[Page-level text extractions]
========
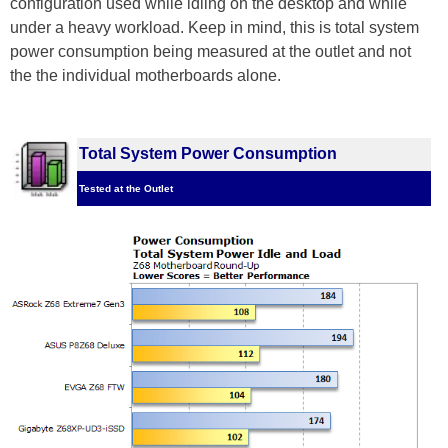
configuration used while idling on the desktop and while
under a heavy workload. Keep in mind, this is total system
power consumption being measured at the outlet and not
the the individual motherboards alone.
Total System Power Consumption
Tested at the Outlet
========
[INSTRUCTIONS FOR THE TASK] This task asks for the data above repeated exactly, without a single picture.

[REPLY TO THE TASK]
configuration used while idling on the desktop and while
under a heavy workload. Keep in mind, this is total system
power consumption being measured at the outlet and not
the the individual motherboards alone.
Total System Power Consumption
Tested at the Outlet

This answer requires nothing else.